There was another heat tonight that he didn't like to share: a spark of interest in her eyes when she looked at him and held his gaze just a little too long for comfort, making him want to look away. It didn't take much for a spark to ignite into a flame but he drew back at such a thought. What if he got it wrong?

From the first second he opened his eyes and saw Mirren's worried face, her hands rubbing life back into him, all the old feelings had come rushing back: admiration, concern, gladness that they were still friends, but most of all a stirring in his groin that would never go away when she was close.

They sat side by side, savouring the chickeny meat, the pot herbs and vegetables. He kept darting
glances at the flames shooting up into the grate, feeling content for the first time in months.

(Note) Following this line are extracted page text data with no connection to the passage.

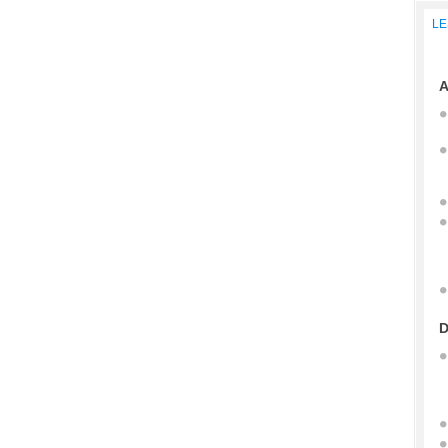
LE
A
D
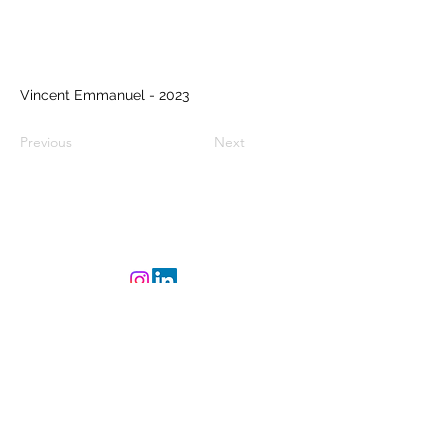
Vincent Emmanuel - 2023
Previous
Next
©
2023-2025
L'Atelier
CREAsylum - Powered
and secured by
Wix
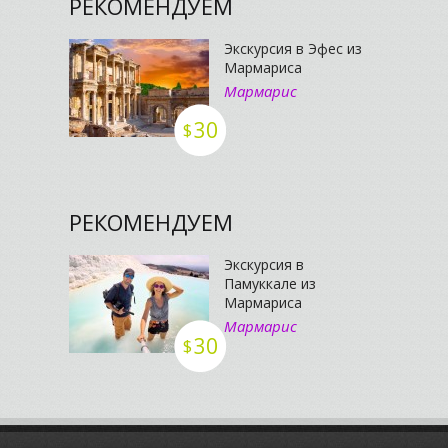
РЕКОМЕНДУЕМ
Экскурсия в Эфес из
Мармариса
Мармарис
30
$
РЕКОМЕНДУЕМ
Экскурсия в
Памуккале из
Мармариса
Мармарис
30
$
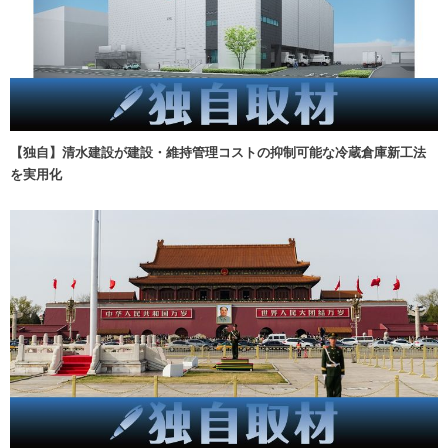
【独自】清水建設が建設・維持管理コストの抑制可能な冷蔵倉庫新工法
を実用化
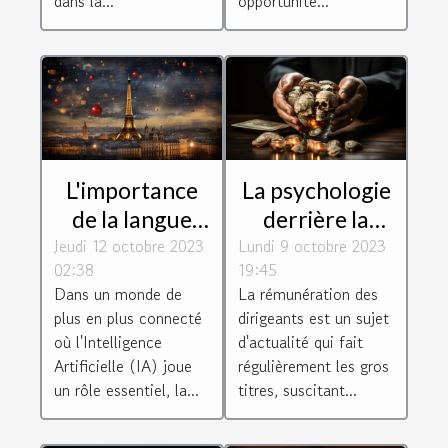
dans la...
opportunité...
L'importance
La psychologie
de la langue
derrière la
Jeudi 12 octobre 2023
française dans
Lundi 9 octobre 2023
rémunération
02:38
19:45
le monde de
des dirigeants :
Dans un monde de
La rémunération des
l'IA
motivation ou
plus en plus connecté
dirigeants est un sujet
récompense ?
où l'Intelligence
d'actualité qui fait
Artificielle (IA) joue
régulièrement les gros
un rôle essentiel, la...
titres, suscitant...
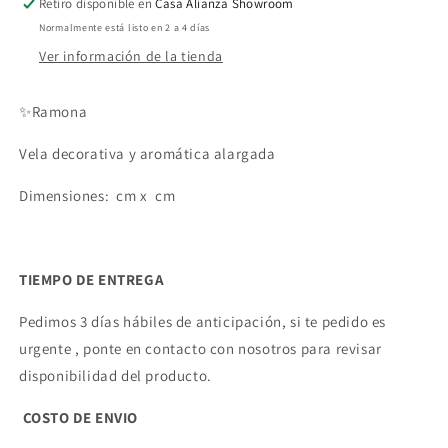
Retiro disponible en
Casa Alianza Showroom
Normalmente está listo en 2 a 4 días
Ver información de la tienda
✨Ramona
Vela decorativa y aromática alargada
Dimensiones: cm x cm
TIEMPO DE ENTREGA
Pedimos 3 días hábiles de anticipación, si te pedido es
urgente , ponte en contacto con nosotros para revisar
disponibilidad del producto.
COSTO DE ENVIO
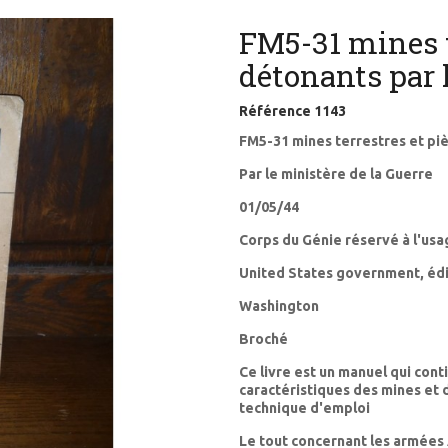
FM5-31 mines t
détonants par 
Référence
1143
FM5-31 mines terrestres et p
Par le ministère de la Guerre
01/05/44
Corps du Génie réservé à l'usa
United States government, éd
Washington
Broché
Ce livre est un manuel qui cont
caractéristiques des mines et d
technique d'emploi
Le tout concernant les armées 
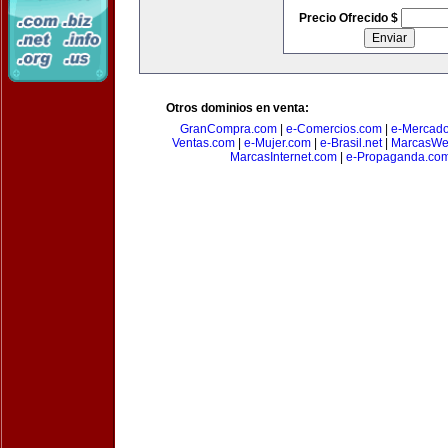
Precio Ofrecido $
Otros dominios en venta:
GranCompra.com
|
e-Comercios.com
|
e-Mercad
Ventas.com
|
e-Mujer.com
|
e-Brasil.net
|
MarcasWe
MarcasInternet.com
|
e-Propaganda.co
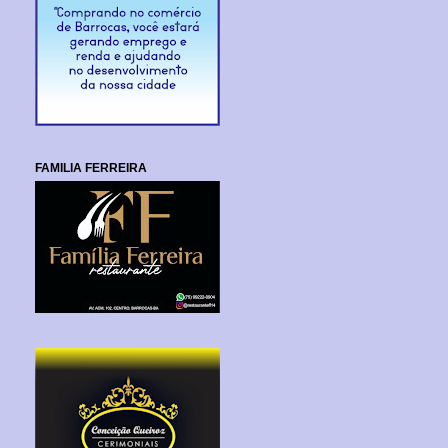
FAMILIA FERREIRA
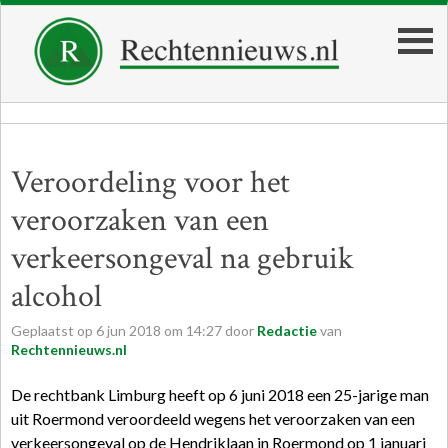
Veroordeling voor het
veroorzaken van een
verkeersongeval na gebruik
alcohol
Geplaatst op
6
jun
2018
om
14:27
door
Redactie
van
Rechtennieuws.nl
De rechtbank Limburg heeft op 6 juni 2018 een 25-jarige man
uit Roermond veroordeeld wegens het veroorzaken van een
verkeersongeval op de Hendriklaan in Roermond op 1 januari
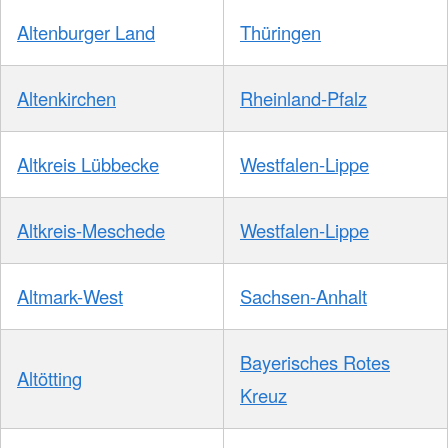
Altenburger Land
Thüringen
Altenkirchen
Rheinland-Pfalz
Altkreis Lübbecke
Westfalen-Lippe
Altkreis-Meschede
Westfalen-Lippe
Altmark-West
Sachsen-Anhalt
Bayerisches Rotes
Altötting
Kreuz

Is this what marriage was about, going about jobs side by side, sitting in companionship sharing the triumphs and disasters of the day? Only the silence between them wasn't so comfortable now. There were things to discuss, feelings to sort out and a photograph to find. He meant to keep her to her promise and now was as good a time as any, but she was quick to seize the moment.

‘Shall we play cards?' she said, jumping up to the sideboard. ‘It's too early for bed yet.'

‘We could listen to the wireless,' Ben countered.

‘There's only a little juice left in the battery and we need to listen out for news. If it gets worse they'll have to do a drop. They did it before.' Mirren was back to her usual practical self.